Dataset items
+---+
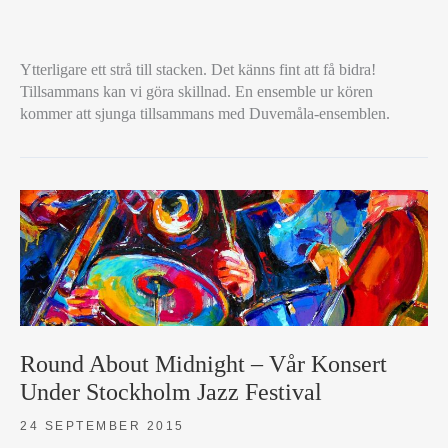
ENSEMBLE
Ytterligare ett strå till stacken. Det känns fint att få bidra!
MEDVERKAR
Tillsammans kan vi göra skillnad. En ensemble ur kören
VID
kommer att sjunga tillsammans med Duvemåla-ensemblen.
KONSERTEN
”HELA
SVERIGE
SKRAMLAR”
Round About Midnight – Vår Konsert
Under Stockholm Jazz Festival
24 SEPTEMBER 2015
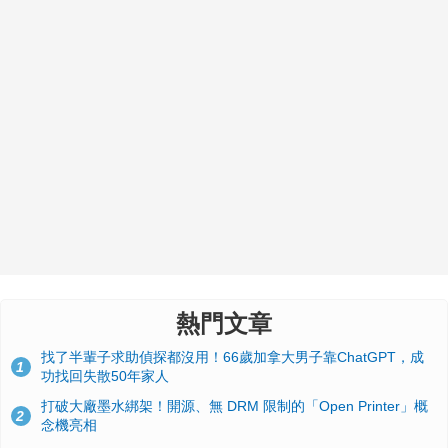
熱門文章
找了半輩子求助偵探都沒用！66歲加拿大男子靠ChatGPT，成
1
功找回失散50年家人
打破大廠墨水綁架！開源、無 DRM 限制的「Open Printer」概
2
念機亮相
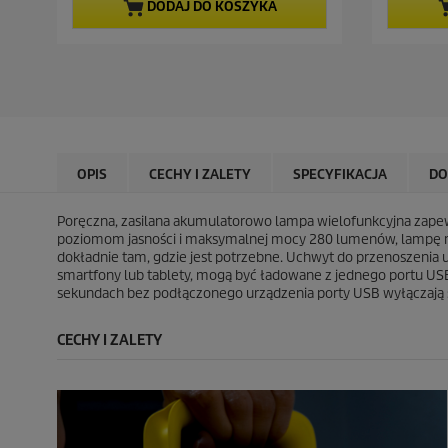
a
a
a
a
DODAJ DO KOSZYKA
5
5
c
c
g
g
e
e
w
w
n
n
i
i
a
a
a
a
z
z
d
d
e
e
k
k
OPIS
CECHY I ZALETY
SPECYFIKACJA
DO
.
.
2
5
0
4
Poręczna, zasilana akumulatorowo lampa wielofunkcyjna zapewn
4
R
poziomom jasności i maksymalnej mocy 280 lumenów, lampę mo
R
e
dokładnie tam, gdzie jest potrzebne. Uchwyt do przenoszenia uł
e
c
smartfony lub tablety, mogą być ładowane z jednego portu USB-
c
e
sekundach bez podłączonego urządzenia porty USB wyłączają
e
n
n
z
CECHY I ZALETY
z
j
j
i
i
+---+
Try it
An exact copy of all the records, free of pictures, is the expected answer.

Exercise response
ENSEMBLE
Ytterligare ett strå till stacken. Det känns fint att få bidra!
MEDVERKAR
Tillsammans kan vi göra skillnad. En ensemble ur kören
VID
kommer att sjunga tillsammans med Duvemåla-ensemblen.
KONSERTEN
”HELA
SVERIGE
SKRAMLAR”
Round About Midnight – Vår Konsert
Under Stockholm Jazz Festival
24 SEPTEMBER 2015
熱門文章
找了半輩子求助偵探都沒用！66歲加拿大男子靠ChatGPT，成
1
功找回失散50年家人
打破大廠墨水綁架！開源、無 DRM 限制的「Open Printer」概
2
念機亮相
a
a
a
a
DODAJ DO KOSZYKA
5
5
c
c
g
g
e
e
w
w
n
n
i
i
a
a
a
a
z
z
d
d
e
e
k
k
OPIS
CECHY I ZALETY
SPECYFIKACJA
DO
.
.
2
5
0
4
Poręczna, zasilana akumulatorowo lampa wielofunkcyjna zapewn
4
R
poziomom jasności i maksymalnej mocy 280 lumenów, lampę mo
R
e
dokładnie tam, gdzie jest potrzebne. Uchwyt do przenoszenia uł
e
c
smartfony lub tablety, mogą być ładowane z jednego portu USB-
c
e
sekundach bez podłączonego urządzenia porty USB wyłączają
e
n
n
z
CECHY I ZALETY
z
j
j
i
i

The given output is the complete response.